=== Data records ===

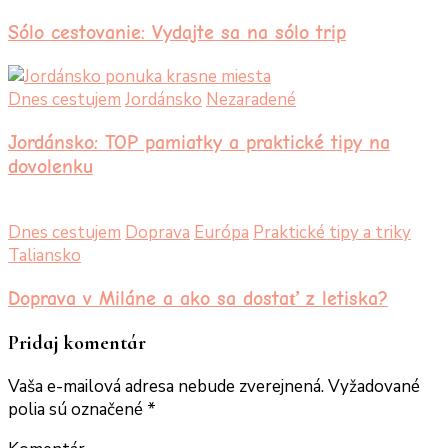
Sólo cestovanie: Vydajte sa na sólo trip
Dnes cestujem
Jordánsko
Nezaradené
Jordánsko: TOP pamiatky a praktické tipy na
dovolenku
Dnes cestujem
Doprava
Európa
Praktické tipy a triky
Taliansko
Doprava v Miláne a ako sa dostať z letiska?
Pridaj komentár
Vaša e-mailová adresa nebude zverejnená.
Vyžadované
polia sú označené
*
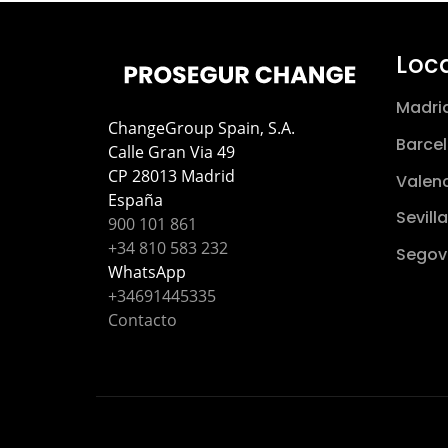
Loc
Madri
ChangeGroup Spain, S.A.
Barce
Calle Gran Via 49
CP 28013 Madrid
Valen
España
Sevilla
900 101 861
+34 810 583 232
Segov
WhatsApp
+34691445335
Contacto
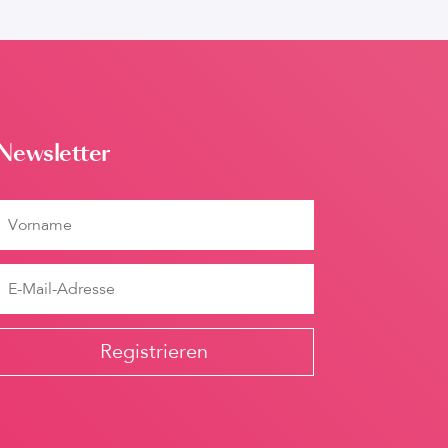
Newsletter
Registrieren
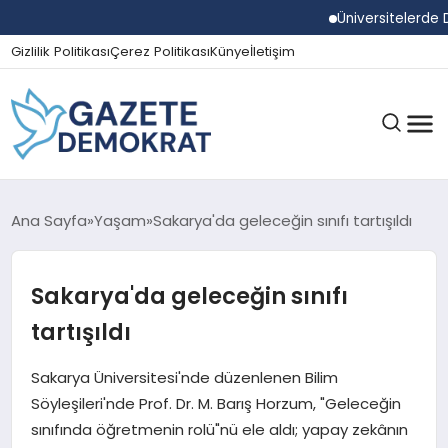
Üniversitelerde Dum
Gizlilik Politikası
Çerez Politikası
Künye
İletişim
GÜNDEM
Ana Sayfa
Yaşam
Sakarya'da geleceğin sınıfı tartışıldı
Sakarya'da geleceğin sınıfı
EKONOMI
tartışıldı
SPOR
Sakarya Üniversitesi'nde düzenlenen Bilim
Söyleşileri'nde Prof. Dr. M. Barış Horzum, "Geleceğin
sınıfında öğretmenin rolü"nü ele aldı; yapay zekânın
MAGAZIN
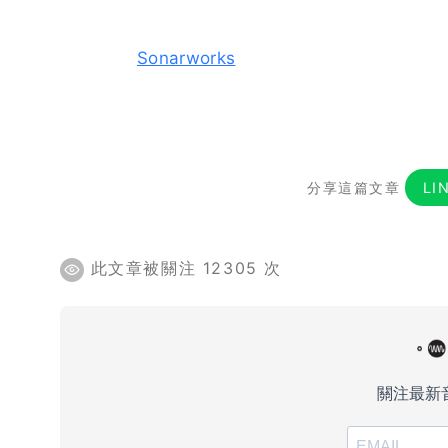
Sonarworks
分享這篇文章
LI
此文章被關注 12305 次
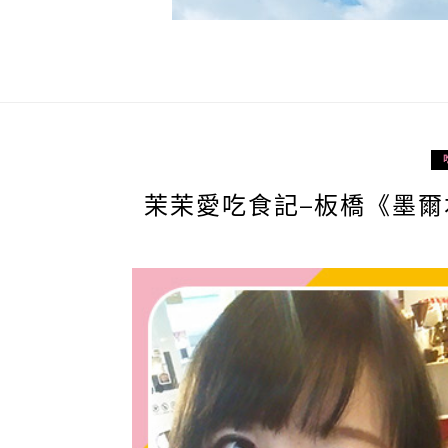
茉茉愛吃食記–板橋《墨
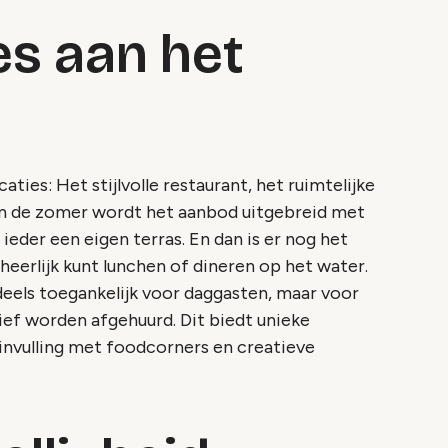
s aan het
es: Het stijlvolle restaurant, het ruimtelijke
In de zomer wordt het aanbod uitgebreid met
eder een eigen terras. En dan is er nog het
heerlijk kunt lunchen of dineren op het water.
 deels toegankelijk voor daggasten, maar voor
ef worden afgehuurd. Dit biedt unieke
invulling met foodcorners en creatieve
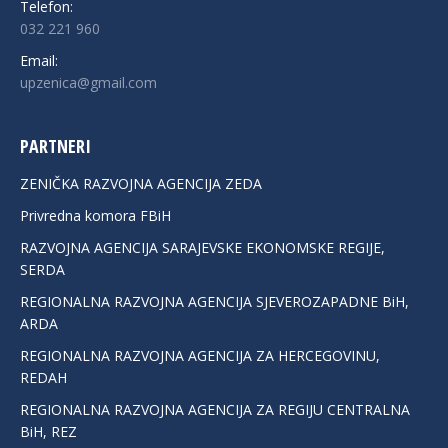
Telefon:
032 221 960
Email:
upzenica@gmail.com
PARTNERI
ZENIČKA RAZVOJNA AGENCIJA ZEDA
Privredna komora FBiH
RAZVOJNA AGENCIJA SARAJEVSKE EKONOMSKE REGIJE,
SERDA
REGIONALNA RAZVOJNA AGENCIJA SJEVEROZAPADNE BiH,
ARDA
REGIONALNA RAZVOJNA AGENCIJA ZA HERCEGOVINU,
REDAH
REGIONALNA RAZVOJNA AGENCIJA ZA REGIJU CENTRALNA
BiH, REZ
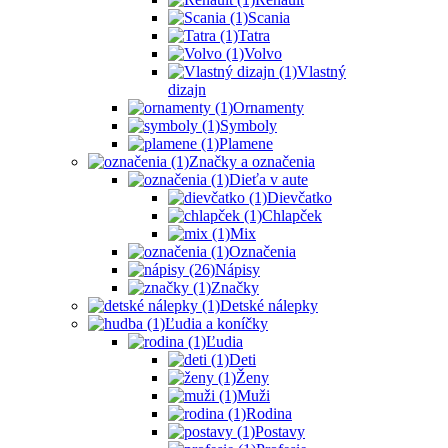
Scania
Tatra
Volvo
Vlastný
dizajn
Ornamenty
Symboly
Plamene
Značky a označenia
Dieťa v aute
Dievčatko
Chlapček
Mix
Označenia
Nápisy
Značky
Detské nálepky
Ľudia a koníčky
Ľudia
Deti
Ženy
Muži
Rodina
Postavy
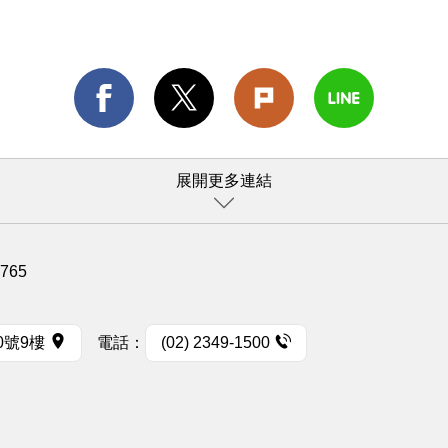
展開更多連結
1765
0號9樓
電話：
(02) 2349-1500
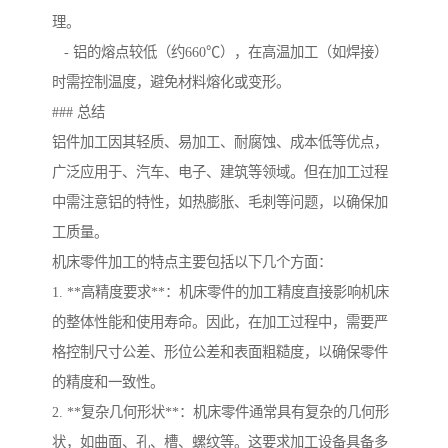
理。
- 铝的熔点较低（约660℃），在高温加工（如焊接）
时需控制温度，避免材料熔化或变形。
### 总结
铝件加工因其轻质、易加工、耐腐蚀、成本低等优点，
广泛应用于、汽车、电子、建筑等领域。但在加工过程
中需注意铝的特性，如热膨胀、毛刺等问题，以确保加
工质量。
机床零件加工的特点主要包括以下几个方面：
1. **高精度要求**：机床零件的加工精度直接影响机床
的整体性能和使用寿命。因此，在加工过程中，需要严
格控制尺寸公差、形位公差和表面粗糙度，以确保零件
的精度和一致性。
2. **复杂几何形状**：机床零件通常具有复杂的几何形
状，如曲面、孔、槽、螺纹等。这要求加工设备具备多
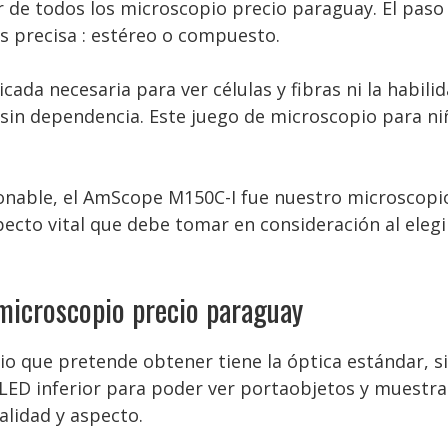
 de todos los microscopio precio paraguay. El paso
es precisa : estéreo o compuesto.
ada necesaria para ver células y fibras ni la habili
in dependencia. Este juego de microscopio para ni
onable, el AmScope M150C-I fue nuestro microscopio
ecto vital que debe tomar en consideración al elegi
microscopio precio paraguay
o que pretende obtener tiene la óptica estándar, si
LED inferior para poder ver portaobjetos y muestra
alidad y aspecto.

===

Pictures in the material above should be skipped; print exactly the lines from the one with "aldı; yapay zekânın" through the one with "铝件加工因其轻质、易加工、耐腐蚀、成本低等优点，".

Solution:
sınıfında öğretmenin rolü"nü ele aldı; yapay zekânın
MAGAZIN
Sonarworks
分享這篇文章
LI
此文章被關注 12305 次
茉茉愛吃食記–板橋《墨
s aan het
es: Het stijlvolle restaurant, het ruimtelijke
In de zomer wordt het aanbod uitgebreid met
eder een eigen terras. En dan is er nog het
heerlijk kunt lunchen of dineren op het water.
 deels toegankelijk voor daggasten, maar voor
ef worden afgehuurd. Dit biedt unieke
invulling met foodcorners en creatieve
Telefon:
032 221 960
Email:
upzenica@gmail.com
PARTNERI
ZENIČKA RAZVOJNA AGENCIJA ZEDA
Privredna komora FBiH
RAZVOJNA AGENCIJA SARAJEVSKE EKONOMSKE REGIJE,
SERDA
REGIONALNA RAZVOJNA AGENCIJA SJEVEROZAPADNE BiH,
ARDA
REGIONALNA RAZVOJNA AGENCIJA ZA HERCEGOVINU,
REDAH
REGIONALNA RAZVOJNA AGENCIJA ZA REGIJU CENTRALNA
BiH, REZ
Scania
Tatra
Volvo
Vlastný
dizajn
Ornamenty
Symboly
Plamene
Značky a označenia
Dieťa v aute
Dievčatko
Chlapček
Mix
Označenia
Nápisy
Značky
Detské nálepky
Ľudia a koníčky
Ľudia
Deti
Ženy
Muži
Rodina
Postavy
展開更多連結
1765
0號9樓
電話：
(02) 2349-1500
理。
- 铝的熔点较低（约660℃），在高温加工（如焊接）
时需控制温度，避免材料熔化或变形。
### 总结
铝件加工因其轻质、易加工、耐腐蚀、成本低等优点，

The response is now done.